Doug clamped his penlight in his gritted teeth and tried to work the edge of the power drill into the dust-caked rim of the access panel. Things don’t rust up here, he thought, but the dust packs as solid as concrete after a few years.

He had carefully removed the hinges from the access panel, trying to do it as quietly as he could. Surprise is still a weapon, he told himself. As long as they don’t know I’m here I’ve got an advantage over them.

Perspiration stung his eyes but he kept levering the power drill with both hands, using the drill like a miniature crowbar, trying to pry the damned panel loose. Does Greg have any weapons with him? he suddenly wondered. As far as Doug knew there wasn’t a gun anywhere on the Moon. The worst Greg might have would be a steak knife from The Cave. Or a wrench that he could use as a club.

The panel creaked a little. Doug saw light seeping into the vent from below. Worming the point of the drill deeper into the crack he had created, he struggled to his knees — head bent to keep from banging the top of the vent — and leaned all his weight on the tool, wishing for once that they were on Earth where his weight counted for more.

Groaning, the panel edged up an inch or so. Doug grabbed its edge with both hands and pushed, straining so hard he felt pain across his shoulders and down his back.

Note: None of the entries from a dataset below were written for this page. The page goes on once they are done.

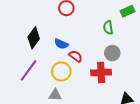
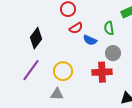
blue semicircle: (61, 44) -> (90, 40), moved
red semicircle: (76, 56) -> (76, 28), moved, turned 112

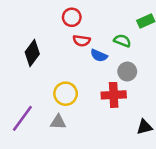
red semicircle: (76, 28) -> (82, 41), turned 40
green semicircle: (109, 28) -> (122, 41), turned 120
purple line: (31, 70) -> (22, 118), moved

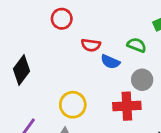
red circle: (72, 17) -> (62, 19), moved
black diamond: (32, 53) -> (21, 70), moved

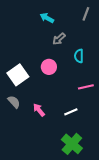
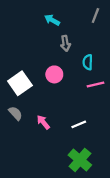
gray arrow: (59, 39) -> (65, 43), turned -56
pink line: (86, 87) -> (95, 84), moved

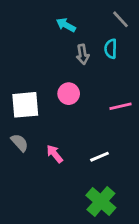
gray line: (95, 16) -> (121, 19), turned -64
cyan semicircle: (88, 62) -> (111, 49), moved
white square: (20, 83) -> (25, 105), turned 30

With a final shriek of protest the panel opened all the way. Doug pushed it clattering aside and looked down into the environmental control center. A pump’s disassembled parts lay scattered oh the stone floor twenty feet below him. He could see another pump, apparently still working, on the side of the narrow walkway. No sign of Greg or Melissa, though.

The walkway down there looked very tight. If I don’t hit it just right I’ll land on the pump or the pieces Greg’s strewn across the floor. I could break an ankle. Or my neck.

But there was no time to hesitate. Twenty feet down. You’re on the Moon; you can drop twenty feet with no sweat. Still, Doug grabbed the edge of the open access hatch and lowered himself slowly, hanging by both hands for a moment.

Then he saw Greg, only ten yards away, by the front hatch. And Greg, turning suddenly, saw him.

Doug let go and started to drop with the dreamlike slowness of lunar gravity to the walkway below. Greg howled madly, grabbed a heavy wrench and threw it at his brother.

Doug felt his left arm shatter with pain as he hit the floor, slipped on a loose piece of junk, and went down flat on his back. As he fell he saw Greg grab for another weapon.

ENVIRONMENTAL CONTROL CENTER

It was Doug!

Greg turned at the blood-freezing screeching noise of metal grinding against metal and saw his half-brother hanging like an ape from the ceiling. Then Doug let go and dropped slowly, like a monster in a nightmare, toward the floor. Howling, Greg reached for a wrench and threw it at Doug, then leaped to the workbench and grabbed the first tool his hand could reach, a screwdriver, smaller, but comfortably heavy.

Melissa stood frozen against the workbench, screaming, “Get him! Get him!”

Greg saw that Doug had sprawled on his back. Got to put him out before he can get to his feet, Greg told himself. He leaped toward his fallen brother.

Through pain-hazed eyes, Doug saw Greg springing at him. There was no room on the confined walkway to do more than turn on his side, no place to hide or even dodge.

Greg landed on Doug’s side with a thump that drove the air from Doug’s lungs. He tried to shield himself, but his left arm wouldn’t work. He could hardly move it.

Greg held the screwdriver like a knife up above his head and stared down into his half-brother’s pain-widened eyes. For an instant he hesitated. Melissa was screaming something. Greg saw not Doug, but Paul Stavenger looking up at him accusingly. Murderer! he heard Paul call him. You murdered me once and now you’re going to do it again.